[Page images and extracted text]
[Start of Attachment]
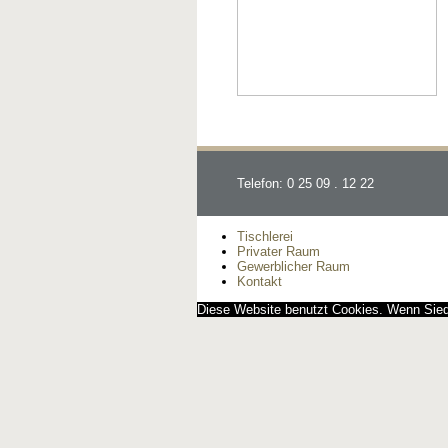
Telefon: 0 25 09 . 12 22
Tischlerei
Privater Raum
Gewerblicher Raum
Kontakt
Diese Website benutzt Cookies. Wenn Siedi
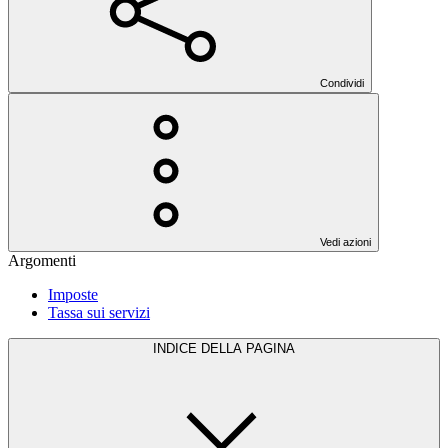
Condividi
Vedi azioni
Argomenti
Imposte
Tassa sui servizi
INDICE DELLA PAGINA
[End of Attachment]
## TASK OBJECTIVE
Return all the records exactly, excluding images.

## THE COMPLETED TASK
Telefon: 0 25 09 . 12 22
Tischlerei
Privater Raum
Gewerblicher Raum
Kontakt
Diese Website benutzt Cookies. Wenn Siedi
Condividi
Vedi azioni
Argomenti
Imposte
Tassa sui servizi
INDICE DELLA PAGINA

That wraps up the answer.